A Letter From the Playground
Thursday 16th of April 2020
‘We need to remember how to play, we’ve forgotten.’ Says something small, invisible to the eye. ‘All these knots in our shoulders, tensions in our muscles, stiffness in our joints. They weren’t always there you know? Do you remember when they started?’
‘We grew up, and we started to change. We went from playing outdoors with flailing arms and skipping legs, to sitting in rooms in straight backed chairs. We moved from looking wildly around at all the wonders of the world, to staring straight ahead at screens. We need to remember the way our bodies used to move. We need to remember how to play.

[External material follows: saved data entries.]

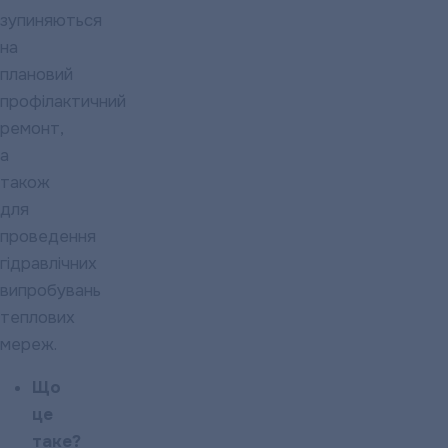
зупиняються
на
плановий
профілактичний
ремонт,
а
також
для
проведення
гідравлічних
випробувань
теплових
мереж.
Що
це
таке?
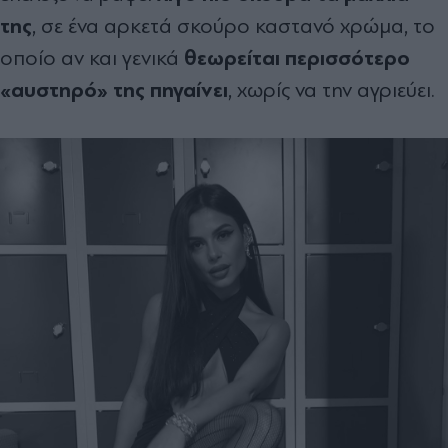
της
, σε ένα αρκετά σκούρο καστανό χρώμα, το
θεωρείται περισσότερο
οποίο αν και γενικά
«αυστηρό» της πηγαίνει
, χωρίς να την αγριεύει.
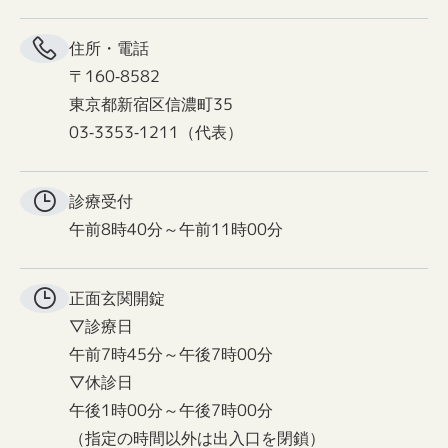
住所・電話
〒160-8582
東京都新宿区信濃町35
03-3353-1211（代表）
診療受付
午前8時40分～午前11時00分
正面玄関
開錠
▽診療日
午前7時45分～午後7時00分
▽休診日
午後1時00分～午後7時00分
（指定の時間以外は出入口を閉鎖）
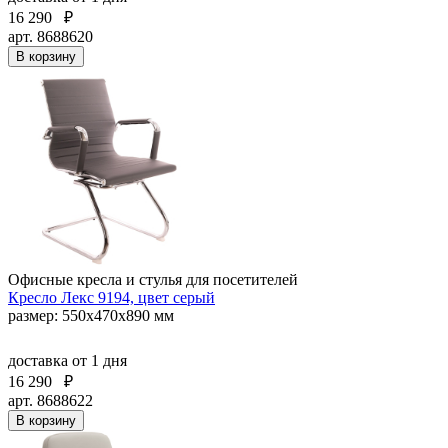
16 290
₽
арт. 8688620
В корзину
Офисные кресла и стулья для посетителей
Кресло Лекс 9194, цвет серый
размер: 550х470х890 мм
доставка
от 1 дня
16 290
₽
арт. 8688622
В корзину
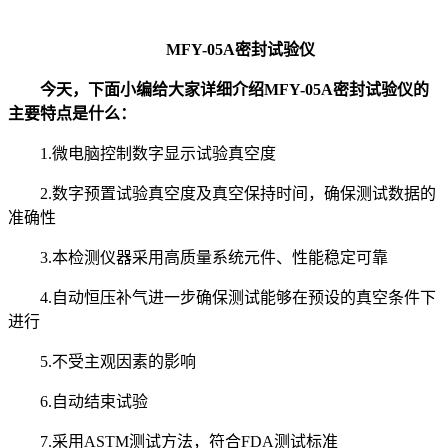
MFY-05A密封试验仪
今天，下面小编给大家详细介绍MFY-05A密封试验仪的
主要特点是什么：
1.微电脑控制数字显示试验真空度
2.数字预置试验真空度及真空保持时间，确保测试数据的
准确性
3.本检测仪器采用高质量系统元件、性能稳定可靠
4.自动恒压补气进一步确保测试能够在预设的真空条件下
进行
5.不受主观因素的影响
6.自动结束试验
7.采用ASTM测试方法，符合FDA测试标准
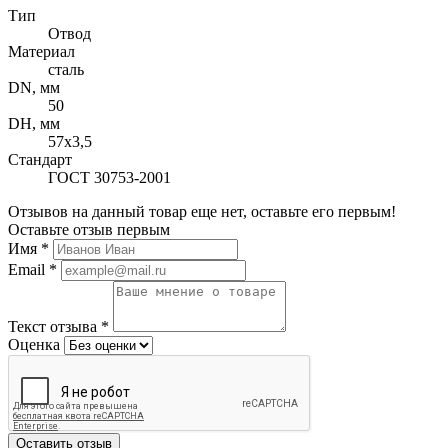
Тип
Отвод
Материал
сталь
DN, мм
50
DH, мм
57х3,5
Стандарт
ГОСТ 30753-2001
Отзывов на данный товар еще нет, оставьте его первым!
Оставьте отзыв первым
Имя
*
Email
*
Текст отзыва
*
Оценка
Оставить отзыв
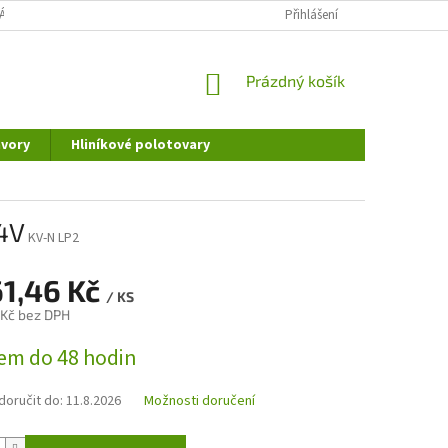
ÁNÍ OSOBNÍCH ÚDAJŮ
DOPRAVA A PLATBA
Přihlášení
REKLAMAČNÍ ŘÁD
NÁKUPNÍ
Prázdný košík
KOŠÍK
vory
Hliníkové polotovary
24V
KV-N LP2
61,46 Kč
/ KS
 Kč bez DPH
em do 48 hodin
oručit do:
11.8.2026
Možnosti doručení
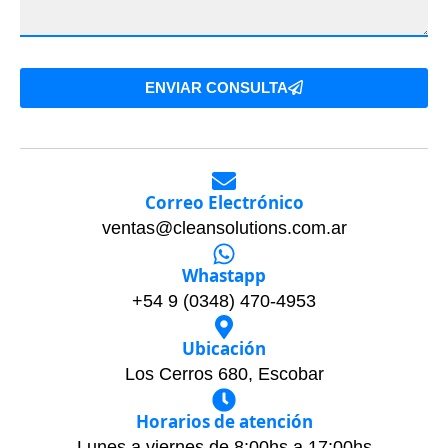
ENVIAR CONSULTA
Correo Electrónico
ventas@cleansolutions.com.ar
Whastapp
+54 9 (0348) 470-4953
Ubicación
Los Cerros 680, Escobar
Horarios de atención
Lunes a viernes de 8:00hs a 17:00hs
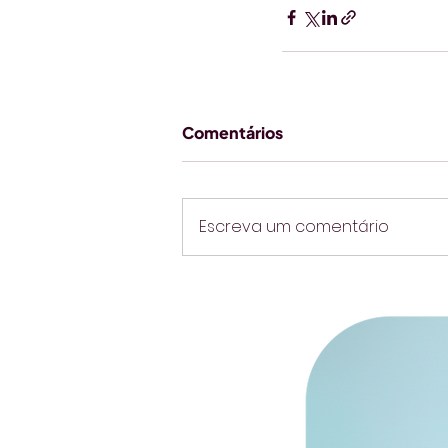
Comentários
Escreva um comentário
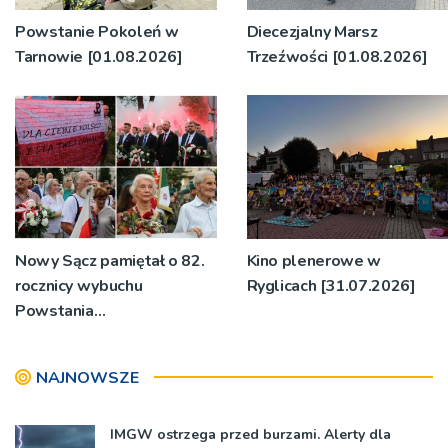
Powstanie Pokoleń w
Diecezjalny Marsz
Tarnowie [01.08.2026]
Trzeźwości [01.08.2026]
Nowy Sącz pamiętał o 82.
Kino plenerowe w
rocznicy wybuchu
Ryglicach [31.07.2026]
Powstania
Warszawskiego
[1.08.2026]
NAJNOWSZE
IMGW ostrzega przed burzami. Alerty dla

‘Learn to play through movement, learn to move your body again. Learn to relax, learn to release the stress of motionlessness.
‘We’ve let ourselves become contained, constrained, confined, to simple movements, simple movements. We’ve repressed our natural states for the social norm sitting still, in one position, for hours, for days, for years.
‘Remember how to play. Move. Reclaim your body. Remember how to play.
‘When we remember how to play, we remember how to love like a child, to see the potential in a person first and not our own projections of doubt, fear, hate, anger. We begin to see people for who they are, not who we imagine them to be or expect them to be. We begin to embrace trust. We learn to be open.’
Sheep are lambs who have forgotten how to leap.